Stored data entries
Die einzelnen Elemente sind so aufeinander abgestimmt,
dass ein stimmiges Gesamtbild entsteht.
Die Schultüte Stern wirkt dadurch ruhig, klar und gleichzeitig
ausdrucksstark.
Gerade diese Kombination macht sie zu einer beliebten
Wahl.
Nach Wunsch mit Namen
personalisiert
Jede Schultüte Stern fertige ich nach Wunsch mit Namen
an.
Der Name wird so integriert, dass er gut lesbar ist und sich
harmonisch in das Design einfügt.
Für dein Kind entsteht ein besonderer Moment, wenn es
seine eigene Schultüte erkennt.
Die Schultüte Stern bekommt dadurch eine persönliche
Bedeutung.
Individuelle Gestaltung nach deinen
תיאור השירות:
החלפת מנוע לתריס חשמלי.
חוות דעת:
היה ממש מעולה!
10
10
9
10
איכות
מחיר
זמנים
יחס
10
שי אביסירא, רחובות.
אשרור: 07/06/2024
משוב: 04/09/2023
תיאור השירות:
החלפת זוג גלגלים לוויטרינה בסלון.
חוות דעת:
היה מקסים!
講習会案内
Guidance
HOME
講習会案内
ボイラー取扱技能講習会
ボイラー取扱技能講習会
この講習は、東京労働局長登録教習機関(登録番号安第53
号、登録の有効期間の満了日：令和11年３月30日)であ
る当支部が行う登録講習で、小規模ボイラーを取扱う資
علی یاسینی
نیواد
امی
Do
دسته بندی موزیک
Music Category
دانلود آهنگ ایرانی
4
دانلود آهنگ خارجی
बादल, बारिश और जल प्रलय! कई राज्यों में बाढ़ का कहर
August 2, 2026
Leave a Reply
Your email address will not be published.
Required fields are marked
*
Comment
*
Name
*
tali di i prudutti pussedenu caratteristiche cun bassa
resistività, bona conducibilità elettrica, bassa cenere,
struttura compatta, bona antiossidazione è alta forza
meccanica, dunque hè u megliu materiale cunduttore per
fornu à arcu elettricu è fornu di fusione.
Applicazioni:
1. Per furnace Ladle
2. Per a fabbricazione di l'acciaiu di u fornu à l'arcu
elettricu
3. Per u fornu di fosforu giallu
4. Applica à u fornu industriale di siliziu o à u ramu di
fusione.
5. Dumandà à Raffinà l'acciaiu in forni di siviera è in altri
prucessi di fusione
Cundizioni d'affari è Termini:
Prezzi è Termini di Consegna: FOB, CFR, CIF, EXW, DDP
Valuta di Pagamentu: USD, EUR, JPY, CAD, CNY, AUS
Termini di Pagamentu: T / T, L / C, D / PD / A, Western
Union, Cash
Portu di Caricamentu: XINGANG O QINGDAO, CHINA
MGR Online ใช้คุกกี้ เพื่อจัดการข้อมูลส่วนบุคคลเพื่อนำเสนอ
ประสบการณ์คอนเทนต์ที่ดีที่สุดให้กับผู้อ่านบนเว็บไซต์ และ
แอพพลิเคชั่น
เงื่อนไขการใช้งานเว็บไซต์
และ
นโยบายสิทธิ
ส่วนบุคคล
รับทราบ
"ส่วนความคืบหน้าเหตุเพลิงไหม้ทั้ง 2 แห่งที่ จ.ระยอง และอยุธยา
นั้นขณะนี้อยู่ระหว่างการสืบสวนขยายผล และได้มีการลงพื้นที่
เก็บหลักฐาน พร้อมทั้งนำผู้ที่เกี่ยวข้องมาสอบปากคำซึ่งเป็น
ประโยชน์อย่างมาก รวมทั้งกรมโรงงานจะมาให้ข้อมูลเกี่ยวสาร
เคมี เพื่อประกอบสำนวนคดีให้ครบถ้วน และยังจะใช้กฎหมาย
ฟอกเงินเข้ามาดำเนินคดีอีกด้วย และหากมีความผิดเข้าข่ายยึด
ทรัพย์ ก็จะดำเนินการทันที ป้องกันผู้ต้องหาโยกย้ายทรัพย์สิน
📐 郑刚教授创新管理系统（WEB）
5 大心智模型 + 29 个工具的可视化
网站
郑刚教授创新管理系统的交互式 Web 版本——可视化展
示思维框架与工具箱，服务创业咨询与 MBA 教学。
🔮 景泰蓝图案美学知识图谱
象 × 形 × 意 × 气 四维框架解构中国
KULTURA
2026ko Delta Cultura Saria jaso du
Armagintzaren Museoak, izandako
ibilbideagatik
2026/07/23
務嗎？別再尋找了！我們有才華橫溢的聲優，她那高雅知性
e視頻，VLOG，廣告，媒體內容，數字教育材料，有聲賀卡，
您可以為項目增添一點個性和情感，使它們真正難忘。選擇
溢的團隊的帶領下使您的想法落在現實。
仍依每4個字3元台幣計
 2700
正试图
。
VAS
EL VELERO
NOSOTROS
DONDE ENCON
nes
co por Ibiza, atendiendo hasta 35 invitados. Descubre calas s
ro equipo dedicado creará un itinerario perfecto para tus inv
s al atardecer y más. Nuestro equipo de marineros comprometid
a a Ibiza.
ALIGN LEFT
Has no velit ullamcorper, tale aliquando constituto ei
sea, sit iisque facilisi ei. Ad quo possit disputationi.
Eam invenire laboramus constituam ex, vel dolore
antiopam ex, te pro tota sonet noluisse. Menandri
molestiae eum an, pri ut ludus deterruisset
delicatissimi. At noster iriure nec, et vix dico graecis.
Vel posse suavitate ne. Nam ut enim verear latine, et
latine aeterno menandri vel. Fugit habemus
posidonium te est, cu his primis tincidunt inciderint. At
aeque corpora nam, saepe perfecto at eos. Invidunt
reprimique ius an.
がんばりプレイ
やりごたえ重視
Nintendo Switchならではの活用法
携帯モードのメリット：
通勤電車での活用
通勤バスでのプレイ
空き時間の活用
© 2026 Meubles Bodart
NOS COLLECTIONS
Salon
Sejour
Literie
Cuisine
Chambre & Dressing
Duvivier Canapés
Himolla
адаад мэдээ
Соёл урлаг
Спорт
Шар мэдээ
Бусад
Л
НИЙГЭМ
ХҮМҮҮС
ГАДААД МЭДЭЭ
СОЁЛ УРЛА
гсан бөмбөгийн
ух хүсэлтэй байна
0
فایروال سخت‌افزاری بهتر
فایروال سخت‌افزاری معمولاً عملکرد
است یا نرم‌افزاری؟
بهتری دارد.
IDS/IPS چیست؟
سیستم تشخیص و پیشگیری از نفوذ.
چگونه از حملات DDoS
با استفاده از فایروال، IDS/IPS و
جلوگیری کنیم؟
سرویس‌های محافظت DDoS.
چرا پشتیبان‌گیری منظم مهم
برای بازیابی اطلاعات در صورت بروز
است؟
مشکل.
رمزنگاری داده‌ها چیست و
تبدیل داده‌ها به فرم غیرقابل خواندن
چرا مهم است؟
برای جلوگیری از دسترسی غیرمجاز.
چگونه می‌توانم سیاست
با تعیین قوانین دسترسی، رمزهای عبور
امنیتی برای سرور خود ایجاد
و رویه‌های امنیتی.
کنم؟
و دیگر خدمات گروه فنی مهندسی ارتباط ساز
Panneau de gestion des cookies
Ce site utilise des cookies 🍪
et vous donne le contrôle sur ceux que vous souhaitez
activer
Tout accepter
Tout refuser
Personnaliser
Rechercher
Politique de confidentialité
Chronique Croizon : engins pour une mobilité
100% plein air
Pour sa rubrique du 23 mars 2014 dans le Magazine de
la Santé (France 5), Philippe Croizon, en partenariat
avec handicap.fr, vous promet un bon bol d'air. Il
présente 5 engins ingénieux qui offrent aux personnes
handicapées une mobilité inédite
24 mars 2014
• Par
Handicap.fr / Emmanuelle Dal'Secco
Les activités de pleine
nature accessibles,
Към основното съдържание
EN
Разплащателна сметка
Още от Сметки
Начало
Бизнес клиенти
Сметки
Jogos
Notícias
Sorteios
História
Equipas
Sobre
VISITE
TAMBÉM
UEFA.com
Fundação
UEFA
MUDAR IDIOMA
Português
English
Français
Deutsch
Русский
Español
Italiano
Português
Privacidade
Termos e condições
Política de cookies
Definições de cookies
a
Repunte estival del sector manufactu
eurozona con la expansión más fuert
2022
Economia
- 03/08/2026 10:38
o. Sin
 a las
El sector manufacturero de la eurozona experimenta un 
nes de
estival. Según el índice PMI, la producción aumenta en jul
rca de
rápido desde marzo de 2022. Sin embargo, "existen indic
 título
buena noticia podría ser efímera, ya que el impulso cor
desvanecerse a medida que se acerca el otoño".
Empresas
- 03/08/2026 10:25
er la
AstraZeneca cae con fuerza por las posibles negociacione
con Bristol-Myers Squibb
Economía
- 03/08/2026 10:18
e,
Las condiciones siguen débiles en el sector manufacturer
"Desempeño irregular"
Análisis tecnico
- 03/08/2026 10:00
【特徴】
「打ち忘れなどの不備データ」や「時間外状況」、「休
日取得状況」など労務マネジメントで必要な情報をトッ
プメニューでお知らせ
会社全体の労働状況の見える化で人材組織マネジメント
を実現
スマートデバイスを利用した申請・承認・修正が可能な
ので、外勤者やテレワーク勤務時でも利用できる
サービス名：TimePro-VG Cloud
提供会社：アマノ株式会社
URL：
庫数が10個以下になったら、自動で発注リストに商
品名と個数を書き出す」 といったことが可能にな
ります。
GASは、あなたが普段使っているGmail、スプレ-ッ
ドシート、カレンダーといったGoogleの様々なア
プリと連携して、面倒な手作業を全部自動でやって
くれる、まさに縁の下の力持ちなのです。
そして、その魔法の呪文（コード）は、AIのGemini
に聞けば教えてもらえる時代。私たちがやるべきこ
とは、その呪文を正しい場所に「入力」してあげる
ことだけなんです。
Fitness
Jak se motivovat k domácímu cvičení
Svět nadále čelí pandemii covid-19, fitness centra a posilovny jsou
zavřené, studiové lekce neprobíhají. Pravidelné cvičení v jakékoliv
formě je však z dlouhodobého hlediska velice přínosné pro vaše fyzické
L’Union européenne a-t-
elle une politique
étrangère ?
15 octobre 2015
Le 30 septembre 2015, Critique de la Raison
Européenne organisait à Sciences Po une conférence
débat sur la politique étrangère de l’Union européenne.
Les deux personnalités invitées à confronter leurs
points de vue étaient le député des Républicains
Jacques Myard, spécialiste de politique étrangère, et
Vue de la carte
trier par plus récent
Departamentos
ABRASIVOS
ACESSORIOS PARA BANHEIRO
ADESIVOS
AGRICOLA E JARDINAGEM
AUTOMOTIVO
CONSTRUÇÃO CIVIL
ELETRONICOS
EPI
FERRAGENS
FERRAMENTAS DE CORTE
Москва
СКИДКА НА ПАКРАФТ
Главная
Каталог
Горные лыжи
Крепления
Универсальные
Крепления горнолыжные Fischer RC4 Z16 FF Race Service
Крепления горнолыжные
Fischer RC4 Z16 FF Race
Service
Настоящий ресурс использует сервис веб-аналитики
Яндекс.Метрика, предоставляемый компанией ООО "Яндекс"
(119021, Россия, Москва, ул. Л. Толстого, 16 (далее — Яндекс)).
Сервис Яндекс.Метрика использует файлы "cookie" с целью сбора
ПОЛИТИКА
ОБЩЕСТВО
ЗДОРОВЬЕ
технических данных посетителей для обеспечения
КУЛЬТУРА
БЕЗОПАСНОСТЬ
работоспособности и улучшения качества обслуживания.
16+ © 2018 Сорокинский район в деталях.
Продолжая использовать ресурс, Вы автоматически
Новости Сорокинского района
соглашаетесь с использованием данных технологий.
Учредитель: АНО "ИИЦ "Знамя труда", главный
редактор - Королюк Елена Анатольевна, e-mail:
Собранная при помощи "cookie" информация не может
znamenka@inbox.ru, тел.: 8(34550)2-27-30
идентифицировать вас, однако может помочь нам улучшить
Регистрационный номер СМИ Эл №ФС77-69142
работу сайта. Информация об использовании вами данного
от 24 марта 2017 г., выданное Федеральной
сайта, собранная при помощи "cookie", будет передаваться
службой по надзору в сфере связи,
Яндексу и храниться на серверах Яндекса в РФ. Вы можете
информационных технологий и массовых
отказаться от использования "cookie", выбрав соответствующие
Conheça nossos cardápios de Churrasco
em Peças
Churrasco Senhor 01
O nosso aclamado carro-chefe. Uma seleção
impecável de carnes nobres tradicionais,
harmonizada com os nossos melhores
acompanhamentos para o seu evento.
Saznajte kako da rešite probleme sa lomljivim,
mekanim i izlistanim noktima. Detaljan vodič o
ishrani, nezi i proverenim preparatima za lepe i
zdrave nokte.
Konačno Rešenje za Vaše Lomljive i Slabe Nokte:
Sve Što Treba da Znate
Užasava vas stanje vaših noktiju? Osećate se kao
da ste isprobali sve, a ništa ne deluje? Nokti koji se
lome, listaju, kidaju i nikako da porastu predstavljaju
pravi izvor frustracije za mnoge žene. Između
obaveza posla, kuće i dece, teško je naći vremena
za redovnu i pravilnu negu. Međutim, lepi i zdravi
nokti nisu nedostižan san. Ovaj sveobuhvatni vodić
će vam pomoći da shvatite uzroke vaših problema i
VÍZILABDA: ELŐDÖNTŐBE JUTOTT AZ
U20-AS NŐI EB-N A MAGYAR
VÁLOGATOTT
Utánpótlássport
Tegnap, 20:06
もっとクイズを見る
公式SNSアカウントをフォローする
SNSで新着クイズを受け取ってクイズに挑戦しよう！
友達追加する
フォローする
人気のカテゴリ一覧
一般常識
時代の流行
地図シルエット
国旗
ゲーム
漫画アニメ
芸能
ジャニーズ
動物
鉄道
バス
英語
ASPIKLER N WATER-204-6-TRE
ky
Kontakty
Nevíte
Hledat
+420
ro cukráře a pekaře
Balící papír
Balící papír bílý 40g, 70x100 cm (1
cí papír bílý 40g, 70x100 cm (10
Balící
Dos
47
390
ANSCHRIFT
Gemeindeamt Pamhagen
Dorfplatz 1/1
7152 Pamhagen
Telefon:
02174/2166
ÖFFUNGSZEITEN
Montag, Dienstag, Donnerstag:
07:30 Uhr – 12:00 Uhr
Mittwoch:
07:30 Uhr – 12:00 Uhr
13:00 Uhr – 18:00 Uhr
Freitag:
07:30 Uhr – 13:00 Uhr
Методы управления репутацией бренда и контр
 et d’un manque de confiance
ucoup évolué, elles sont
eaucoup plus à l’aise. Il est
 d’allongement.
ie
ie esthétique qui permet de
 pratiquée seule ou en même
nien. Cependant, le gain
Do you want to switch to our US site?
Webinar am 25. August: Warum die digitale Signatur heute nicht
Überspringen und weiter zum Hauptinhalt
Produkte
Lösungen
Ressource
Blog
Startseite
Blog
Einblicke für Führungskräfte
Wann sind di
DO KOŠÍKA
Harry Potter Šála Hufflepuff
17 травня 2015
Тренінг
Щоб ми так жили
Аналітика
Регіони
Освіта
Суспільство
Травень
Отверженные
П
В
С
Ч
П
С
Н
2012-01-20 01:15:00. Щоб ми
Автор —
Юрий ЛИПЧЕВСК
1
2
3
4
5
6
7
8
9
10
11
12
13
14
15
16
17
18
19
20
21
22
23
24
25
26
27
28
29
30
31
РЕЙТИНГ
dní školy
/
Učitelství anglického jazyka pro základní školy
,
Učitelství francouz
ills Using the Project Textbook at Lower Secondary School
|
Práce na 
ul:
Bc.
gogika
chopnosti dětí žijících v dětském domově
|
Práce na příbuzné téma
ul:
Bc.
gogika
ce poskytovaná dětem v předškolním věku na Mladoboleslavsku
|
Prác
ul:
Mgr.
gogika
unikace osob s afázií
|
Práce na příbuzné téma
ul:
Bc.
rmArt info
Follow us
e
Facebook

YOUR ASSIGNMENT:
Repeat the entries above exactly, from the first line through the line containing "seine eigene Schultüte erkennt.".

ANSWER TO THE PROBLEM:
Die einzelnen Elemente sind so aufeinander abgestimmt,
dass ein stimmiges Gesamtbild entsteht.
Die Schultüte Stern wirkt dadurch ruhig, klar und gleichzeitig
ausdrucksstark.
Gerade diese Kombination macht sie zu einer beliebten
Wahl.
Nach Wunsch mit Namen
personalisiert
Jede Schultüte Stern fertige ich nach Wunsch mit Namen
an.
Der Name wird so integriert, dass er gut lesbar ist und sich
harmonisch in das Design einfügt.
Für dein Kind entsteht ein besonderer Moment, wenn es
seine eigene Schultüte erkennt.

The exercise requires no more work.